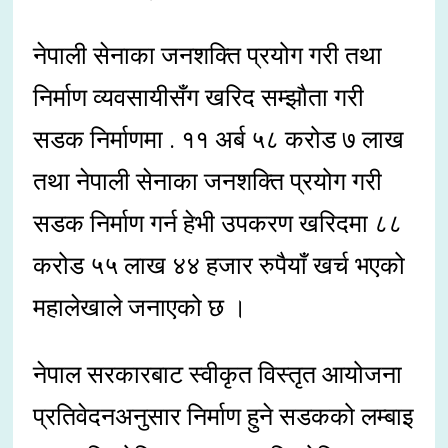
नेपाली सेनाका जनशक्ति प्रयोग गरी तथा
निर्माण व्यवसायीसँग खरिद सम्झौता गरी
सडक निर्माणमा . ११ अर्ब ५८ करोड ७ लाख
तथा नेपाली सेनाका जनशक्ति प्रयोग गरी
सडक निर्माण गर्न हेभी उपकरण खरिदमा ८८
करोड ५५ लाख ४४ हजार रुपैयाँ खर्च भएको
महालेखाले जनाएको छ ।
नेपाल सरकारबाट स्वीकृत विस्तृत आयोजना
प्रतिवेदनअनुसार निर्माण हुने सडकको लम्बाइ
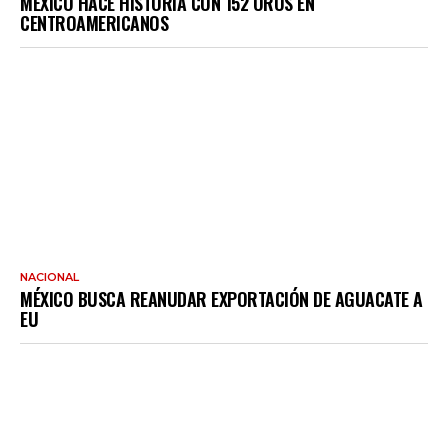
MÉXICO HACE HISTORIA CON 152 OROS EN
CENTROAMERICANOS
NACIONAL
MÉXICO BUSCA REANUDAR EXPORTACIÓN DE AGUACATE A
EU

## Exercise directions
Your answer should consist of the lines of the listing that contain "MÉXICO", copied as they stand.

## Response to this task
MÉXICO HACE HISTORIA CON 152 OROS EN
MÉXICO BUSCA REANUDAR EXPORTACIÓN DE AGUACATE A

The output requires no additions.